Remote work is a lot more common in today’s job culture than it was a decade or two ago. More listings for remote positions are popping up on job sites and more workforces are demanding flexible hours wherein they can work some days out of the office. But with these relatively new shifts in the workplace, employees must now also have approached the process in a slightly different angle.
Rather than ask about office culture, for instance, you may need to prioritize more relevant questions, such as schedule flexibility or rate in which you accumulate your paid work leave. Let’s see what remote candidates should look for in a company.
Companies have different ways of communicating with their workforce. Some use tools built in-house while others take advantage of readily available software programs from third-party providers. Some companies will stick with one central location for all messages between company employees while others deploy different tools and programs. Ask what tools your prospective company use and what they expect from you in terms of communication, e.g. what hours should you check in?
Although remote jobs are prized for their flexible work hours, if you are working as an employee under the company’s payroll, you will likely have a schedule set that structures your day-to-day work routine. Being part of a remote workforce means that you’ll occasionally be teamed up with people from other countries, which means that you’ll have to work around time zone differences.

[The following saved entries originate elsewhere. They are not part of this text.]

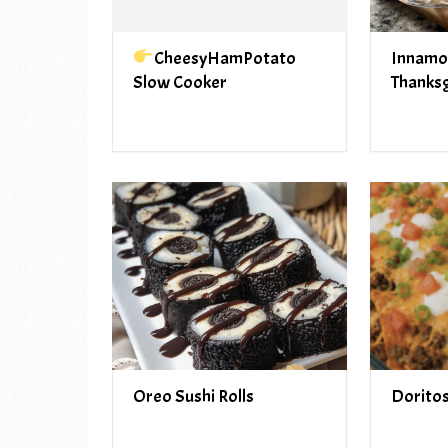
CheesyHamPotato
Innamo
Slow Cooker
Thanksg
Oreo Sushi Rolls
Dorito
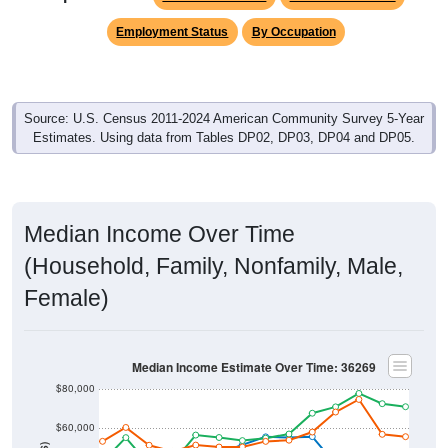
Employment Status
By Occupation
Source: U.S. Census 2011-2024 American Community Survey 5-Year
Estimates. Using data from Tables DP02, DP03, DP04 and DP05.
Median Income Over Time
(Household, Family, Nonfamily, Male,
Female)
Median Income Estimate Over Time: 36269
$80,000
$60,000
$40,000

Ask your interviewer or company contact what the typical work schedule is like for their current employees.
In some instances, the company you work for may be in a different country. If that’s the case, you’ll want to hammer out the salary or payment structure right away to avoid any issues later on. If you live abroad, ask about how they plan on paying you, e.g. what currency, what payment service provider, and how often. Some remote workers, depending on location of employer and employee, might incur taxes from a foreign country, which complicate the situation come tax filing season. If a company is hiring you as an independent contractor and offering other forms of payment, such as cryptocurrencies, do your due diligence before signing anything. For instance, consider checking current cryptocurrency prices to make sure the dollar amount in compensation is fair.
Working remote means you won’t have access to office equipment, such as ergonomic desks and chairs, laptops and VoIP headsets, snacks, and paper supplies. Does the company provide the work equipment you need to get day-to-day tasks done? If you are being hired for data entry or mobile app design, do they provide the laptop configured with all of the necessary software programs? If not, you might end up paying for the equipment and service costs yourself.
These are some areas that remote candidates should touch up on when they speak with their prospective employers. It will help shed light as to what sort of work culture and value they can provide you with.